First, it is already happening. In researching a talk I gave at a conference earlier this year, “AI in the AEC 2021,” I found numerous examples of AI already in use by innovative companies, in order to create more efficiencies and effectiveness in some very specific niche areas. I’ll include more information on this topic in subsequent Green Builder articles this year. 

Second, I say that AI will soon have far-reaching implications because it will come to us rather seamlessly on smartphones and in much of the software that we already use, from spreadsheets to remote site viewing. 

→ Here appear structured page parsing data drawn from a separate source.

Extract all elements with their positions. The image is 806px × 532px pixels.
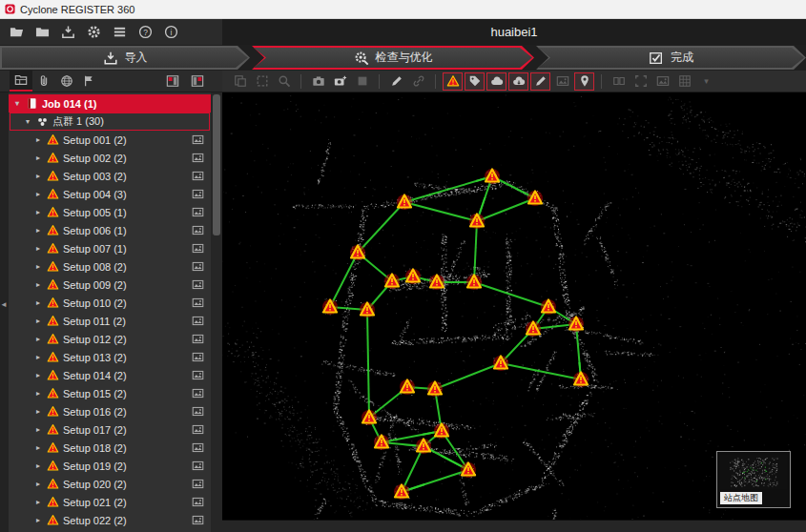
tree-expander-icon[interactable]: ▸ bbox=[33, 335, 43, 343]
setup-marker-16[interactable] bbox=[573, 372, 589, 387]
setup-image-icon[interactable] bbox=[192, 206, 204, 218]
workflow-step-finish[interactable]: 完成 bbox=[536, 46, 806, 70]
tree-item-job[interactable]: ▾Job 014 (1) bbox=[9, 94, 211, 113]
tree-item-setup-022[interactable]: ▸Setup 022 (2) bbox=[9, 511, 211, 529]
tree-item-setup-008[interactable]: ▸Setup 008 (2) bbox=[9, 257, 211, 276]
tree-item-setup-011[interactable]: ▸Setup 011 (2) bbox=[9, 312, 211, 330]
show-labels-toggle[interactable] bbox=[465, 72, 485, 91]
recent-projects-icon[interactable] bbox=[31, 22, 54, 43]
open-project-icon[interactable] bbox=[5, 22, 29, 43]
tree-scrollbar-thumb[interactable] bbox=[213, 94, 220, 235]
setup-marker-7[interactable] bbox=[405, 269, 421, 284]
setup-marker-1[interactable] bbox=[397, 194, 412, 210]
tree-expander-icon[interactable]: ▸ bbox=[33, 407, 43, 416]
tab-bookmarks[interactable] bbox=[78, 71, 101, 92]
tree-item-setup-003[interactable]: ▸Setup 003 (2) bbox=[9, 167, 211, 185]
tree-expander-icon[interactable]: ▸ bbox=[33, 244, 43, 253]
setup-image-icon[interactable] bbox=[192, 315, 204, 327]
snapshot-icon[interactable] bbox=[308, 72, 328, 91]
tree-expander-icon[interactable]: ▸ bbox=[33, 516, 43, 524]
setup-marker-18[interactable] bbox=[427, 381, 443, 397]
sidebar-collapse-button[interactable]: ◄ bbox=[0, 92, 9, 532]
tree-expander-icon[interactable]: ▸ bbox=[33, 190, 43, 198]
setup-marker-14[interactable] bbox=[568, 317, 584, 332]
setup-marker-3[interactable] bbox=[527, 191, 543, 206]
import-data-icon[interactable] bbox=[56, 22, 80, 43]
setup-marker-9[interactable] bbox=[466, 275, 482, 290]
show-setups-toggle[interactable] bbox=[443, 72, 463, 91]
setup-marker-24[interactable] bbox=[394, 484, 409, 500]
tree-expander-icon[interactable]: ▸ bbox=[33, 443, 43, 452]
setup-marker-12[interactable] bbox=[541, 299, 556, 315]
tab-web[interactable] bbox=[55, 71, 78, 92]
tree-expander-icon[interactable]: ▾ bbox=[23, 117, 32, 126]
tree-item-setup-021[interactable]: ▸Setup 021 (2) bbox=[9, 493, 211, 511]
tree-expander-icon[interactable]: ▸ bbox=[33, 208, 43, 216]
sitemap-minimap[interactable]: 站点地图 bbox=[716, 451, 791, 508]
tree-expander-icon[interactable]: ▸ bbox=[33, 498, 43, 506]
thumbnail-view-icon[interactable] bbox=[161, 71, 184, 92]
setup-image-icon[interactable] bbox=[192, 133, 204, 146]
setup-marker-19[interactable] bbox=[362, 410, 377, 425]
setup-marker-21[interactable] bbox=[374, 435, 389, 450]
setup-image-icon[interactable] bbox=[192, 387, 204, 399]
tree-expander-icon[interactable]: ▸ bbox=[33, 317, 43, 325]
tree-expander-icon[interactable]: ▾ bbox=[12, 99, 22, 108]
setup-image-icon[interactable] bbox=[192, 514, 204, 526]
capture-image-icon[interactable] bbox=[330, 72, 350, 91]
tree-item-setup-002[interactable]: ▸Setup 002 (2) bbox=[9, 149, 211, 167]
settings-icon[interactable] bbox=[82, 22, 106, 43]
setup-image-icon[interactable] bbox=[192, 351, 204, 363]
setup-marker-2[interactable] bbox=[485, 169, 500, 184]
tree-expander-icon[interactable]: ▸ bbox=[33, 280, 43, 289]
tree-item-setup-015[interactable]: ▸Setup 015 (2) bbox=[9, 384, 211, 402]
setup-marker-10[interactable] bbox=[322, 299, 338, 315]
show-annotations-toggle[interactable] bbox=[530, 72, 550, 91]
setup-marker-23[interactable] bbox=[461, 462, 476, 478]
setup-image-icon[interactable] bbox=[192, 260, 204, 273]
tree-item-setup-016[interactable]: ▸Setup 016 (2) bbox=[9, 402, 211, 420]
tree-item-setup-019[interactable]: ▸Setup 019 (2) bbox=[9, 457, 211, 475]
setup-marker-6[interactable] bbox=[384, 274, 400, 289]
setup-marker-5[interactable] bbox=[350, 245, 365, 260]
setup-image-icon[interactable] bbox=[192, 405, 204, 418]
workflow-step-review-optimize[interactable]: 检查与优化 bbox=[252, 46, 534, 70]
tree-item-cluster[interactable]: ▾点群 1 (30) bbox=[10, 113, 210, 131]
tree-item-setup-014[interactable]: ▸Setup 014 (2) bbox=[9, 366, 211, 384]
detail-view-icon[interactable] bbox=[186, 71, 209, 92]
setup-image-icon[interactable] bbox=[192, 460, 204, 472]
setup-image-icon[interactable] bbox=[192, 278, 204, 291]
setup-image-icon[interactable] bbox=[192, 333, 204, 345]
tree-expander-icon[interactable]: ▸ bbox=[33, 371, 43, 379]
tree-item-setup-012[interactable]: ▸Setup 012 (2) bbox=[9, 330, 211, 348]
workflow-step-import[interactable]: 导入 bbox=[0, 46, 250, 70]
tree-item-setup-001[interactable]: ▸Setup 001 (2) bbox=[9, 131, 211, 149]
setup-image-icon[interactable] bbox=[192, 170, 204, 182]
tree-expander-icon[interactable]: ▸ bbox=[33, 425, 43, 434]
setup-image-icon[interactable] bbox=[192, 188, 204, 200]
show-cloud-toggle[interactable] bbox=[486, 72, 506, 91]
tab-project-explorer[interactable] bbox=[10, 71, 32, 92]
setup-marker-17[interactable] bbox=[400, 379, 415, 395]
tree-item-setup-004[interactable]: ▸Setup 004 (3) bbox=[9, 185, 211, 203]
tree-expander-icon[interactable]: ▸ bbox=[33, 172, 43, 180]
tree-item-setup-010[interactable]: ▸Setup 010 (2) bbox=[9, 294, 211, 312]
setup-marker-15[interactable] bbox=[493, 356, 508, 371]
tree-expander-icon[interactable]: ▸ bbox=[33, 226, 43, 235]
tree-scrollbar[interactable] bbox=[211, 92, 222, 532]
tree-item-setup-005[interactable]: ▸Setup 005 (1) bbox=[9, 203, 211, 221]
show-geotags-toggle[interactable] bbox=[574, 72, 594, 91]
setup-marker-22[interactable] bbox=[416, 439, 431, 454]
tree-expander-icon[interactable]: ▸ bbox=[33, 298, 43, 307]
setup-marker-11[interactable] bbox=[360, 302, 375, 317]
setup-marker-4[interactable] bbox=[469, 214, 485, 229]
tree-expander-icon[interactable]: ▸ bbox=[33, 135, 43, 144]
setup-image-icon[interactable] bbox=[192, 224, 204, 236]
storage-manager-icon[interactable] bbox=[108, 22, 132, 43]
tree-item-setup-017[interactable]: ▸Setup 017 (2) bbox=[9, 420, 211, 439]
setup-marker-8[interactable] bbox=[429, 275, 444, 290]
tree-expander-icon[interactable]: ▸ bbox=[33, 480, 43, 488]
tree-expander-icon[interactable]: ▸ bbox=[33, 389, 43, 398]
tree-item-setup-006[interactable]: ▸Setup 006 (1) bbox=[9, 221, 211, 239]
setup-image-icon[interactable] bbox=[192, 242, 204, 255]
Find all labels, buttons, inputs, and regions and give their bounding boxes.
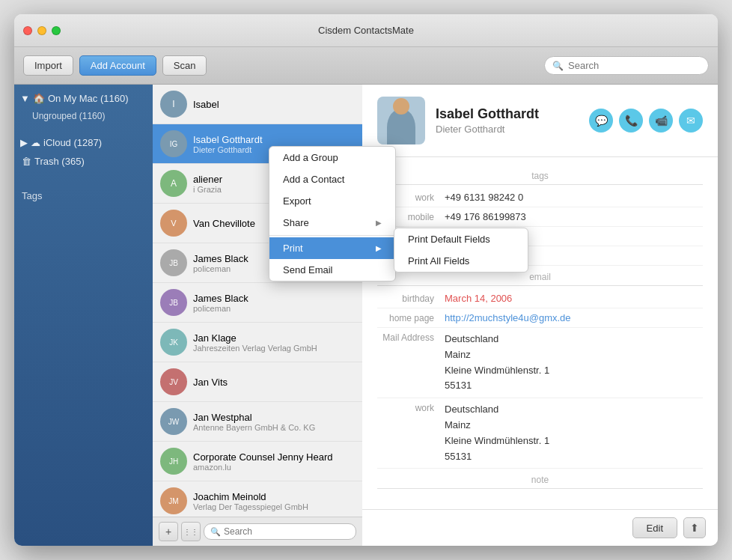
detail-value-homepage[interactable]: http://2muchstyle4u@gmx.de <box>445 312 703 323</box>
contact-subtitle: Jahreszeiten Verlag Verlag GmbH <box>193 344 355 353</box>
minimize-button[interactable] <box>37 26 46 35</box>
share-button[interactable]: ⬆ <box>683 517 706 538</box>
sidebar-item-trash[interactable]: 🗑 Trash (365) <box>14 152 153 171</box>
contact-name: Jan Vits <box>193 377 355 388</box>
detail-row-mobile-1: mobile +49 176 86199873 <box>377 207 703 227</box>
context-menu: Add a Group Add a Contact Export Share ▶… <box>269 146 396 281</box>
phone-icon: 📞 <box>625 115 638 127</box>
titlebar: Cisdem ContactsMate <box>14 14 718 47</box>
maximize-button[interactable] <box>52 26 61 35</box>
contact-item-jan-klage[interactable]: JK Jan Klage Jahreszeiten Verlag Verlag … <box>153 323 362 362</box>
detail-value: +49 6131 98242 0 <box>445 192 703 203</box>
detail-contact-subname: Dieter Gotthardt <box>436 124 579 135</box>
detail-row-work-phone: work +49 6131 98242 0 <box>377 188 703 207</box>
sidebar-tags-label: Tags <box>22 190 42 201</box>
context-menu-item-add-group[interactable]: Add a Group <box>269 147 395 168</box>
window-title: Cisdem ContactsMate <box>318 25 414 36</box>
avatar: JV <box>160 368 187 395</box>
avatar-body <box>387 109 415 144</box>
contact-item-jenny-heard[interactable]: JH Corporate Counsel Jenny Heard amazon.… <box>153 442 362 481</box>
sidebar-trash-label: Trash (365) <box>34 156 85 167</box>
options-button[interactable]: ⋮⋮ <box>181 522 201 541</box>
chevron-right-icon: ▶ <box>20 137 28 148</box>
detail-footer: Edit ⬆ <box>362 509 718 546</box>
plus-icon: + <box>165 526 171 538</box>
detail-body: tags work +49 6131 98242 0 mobile +49 17… <box>362 157 718 509</box>
chevron-right-icon: ▶ <box>376 244 382 252</box>
global-search-input[interactable] <box>568 60 701 71</box>
avatar: JW <box>160 408 187 435</box>
tags-section-label: tags <box>377 165 703 184</box>
cloud-icon: ☁ <box>31 137 40 148</box>
context-menu-divider <box>269 235 395 236</box>
contact-info: Isabel <box>193 99 355 110</box>
contact-item-jan-westphal[interactable]: JW Jan Westphal Antenne Bayern GmbH & Co… <box>153 402 362 442</box>
detail-row-homepage: home page http://2muchstyle4u@gmx.de <box>377 308 703 328</box>
contact-item-james-black-2[interactable]: JB James Black policeman <box>153 283 362 323</box>
print-submenu: Print Default Fields Print All Fields <box>394 228 528 273</box>
detail-header: Isabel Gotthardt Dieter Gotthardt 💬 📞 📹 … <box>362 85 718 157</box>
context-menu-item-share[interactable]: Share ▶ <box>269 212 395 234</box>
detail-contact-name: Isabel Gotthardt <box>436 106 579 122</box>
phone-button[interactable]: 📞 <box>619 109 643 133</box>
contact-name: James Black <box>193 293 355 304</box>
email-button[interactable]: ✉ <box>679 109 703 133</box>
detail-label: home page <box>377 312 445 323</box>
detail-label: birthday <box>377 293 445 304</box>
chevron-right-icon: ▶ <box>376 219 382 227</box>
sidebar-item-icloud[interactable]: ▶ ☁ iCloud (1287) <box>14 133 153 152</box>
sidebar-on-my-mac-section: ▼ 🏠 On My Mac (1160) Ungrouped (1160) <box>14 85 153 129</box>
message-button[interactable]: 💬 <box>589 109 613 133</box>
scan-button[interactable]: Scan <box>162 55 207 76</box>
video-button[interactable]: 📹 <box>649 109 673 133</box>
context-menu-item-add-contact[interactable]: Add a Contact <box>269 168 395 190</box>
search-icon: 🔍 <box>210 527 221 537</box>
contact-name: Jan Klage <box>193 332 355 344</box>
global-search-bar[interactable]: 🔍 <box>544 56 709 75</box>
avatar: JB <box>160 249 187 276</box>
email-icon: ✉ <box>686 115 695 127</box>
contact-name: Isabel Gotthardt <box>193 134 355 145</box>
detail-row-work-address: work DeutschlandMainzKleine Windmühlenst… <box>377 398 703 469</box>
video-icon: 📹 <box>655 115 668 127</box>
detail-row-mail-address: Mail Address DeutschlandMainzKleine Wind… <box>377 328 703 398</box>
contact-list-bottombar: + ⋮⋮ 🔍 <box>153 517 362 546</box>
contact-name: Corporate Counsel Jenny Heard <box>193 451 355 463</box>
context-menu-item-export[interactable]: Export <box>269 190 395 212</box>
detail-value-birthday: March 14, 2006 <box>445 293 703 304</box>
contact-item-isabel[interactable]: I Isabel <box>153 85 362 124</box>
edit-button[interactable]: Edit <box>632 517 677 538</box>
contact-item-joachim-meinold[interactable]: JM Joachim Meinold Verlag Der Tagesspieg… <box>153 481 362 517</box>
context-menu-item-print[interactable]: Print ▶ <box>269 237 395 259</box>
avatar: JH <box>160 448 187 475</box>
list-search-input[interactable] <box>224 526 350 537</box>
import-button[interactable]: Import <box>23 55 73 76</box>
avatar: JM <box>160 487 187 514</box>
list-search-bar[interactable]: 🔍 <box>204 523 356 540</box>
contact-subtitle: Antenne Bayern GmbH & Co. KG <box>193 423 355 432</box>
contact-subtitle: policeman <box>193 304 355 313</box>
sidebar-item-on-my-mac[interactable]: ▼ 🏠 On My Mac (1160) <box>14 89 153 108</box>
avatar: V <box>160 210 187 237</box>
submenu-item-print-all[interactable]: Print All Fields <box>394 250 528 272</box>
contact-item-jan-vits[interactable]: JV Jan Vits <box>153 362 362 402</box>
sidebar-tags-section: Tags <box>14 183 153 209</box>
home-icon: 🏠 <box>33 93 45 104</box>
detail-value-work-address: DeutschlandMainzKleine Windmühlenstr. 15… <box>445 402 703 464</box>
avatar: A <box>160 170 187 197</box>
add-contact-button[interactable]: + <box>159 522 178 541</box>
submenu-item-print-default[interactable]: Print Default Fields <box>394 228 528 250</box>
close-button[interactable] <box>23 26 32 35</box>
sidebar-item-ungrouped[interactable]: Ungrouped (1160) <box>14 108 153 124</box>
toolbar: Import Add Account Scan 🔍 <box>14 47 718 85</box>
detail-row-birthday: birthday March 14, 2006 <box>377 289 703 308</box>
add-account-button[interactable]: Add Account <box>79 55 156 76</box>
context-menu-item-send-email[interactable]: Send Email <box>269 259 395 281</box>
avatar: IG <box>160 130 187 157</box>
avatar-head <box>393 98 409 115</box>
avatar: JK <box>160 329 187 356</box>
contact-info: James Black policeman <box>193 293 355 313</box>
detail-label: work <box>377 402 445 413</box>
main-window: Cisdem ContactsMate Import Add Account S… <box>14 14 718 546</box>
trash-icon: 🗑 <box>22 156 31 167</box>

The topic of AI in the AEC has increasingly been included in recent industry conferences. I’m also seeing the beginning of major industry-wide initiatives in the AEC to connect the separate silos of software used across the AEC. The goal is to make it easier for the end-to-end transmission and use of data (both visual and text). Increases in efficiency will benefit those incorporating these advances, as they come along. 


Innovations such as drones are being used to acquire project data and send information to clients. Credit: Andy Dean Photography/Shutterstock

I am interested in AI that “assists us” in doing our jobs better and more efficiently. The AEC will become more of an AI-assisted industry, as many other industries have in recent decades. We will each experience increases in the efficiency of our own businesses. 

By no means has AI made inroads in every aspect of the AEC. But we’re beginning to see some significant “digital transformations” that incorporate AI, and which promise to increase the needed improvements and advances in efficiency and effectiveness throughout the AEC and the green building industry.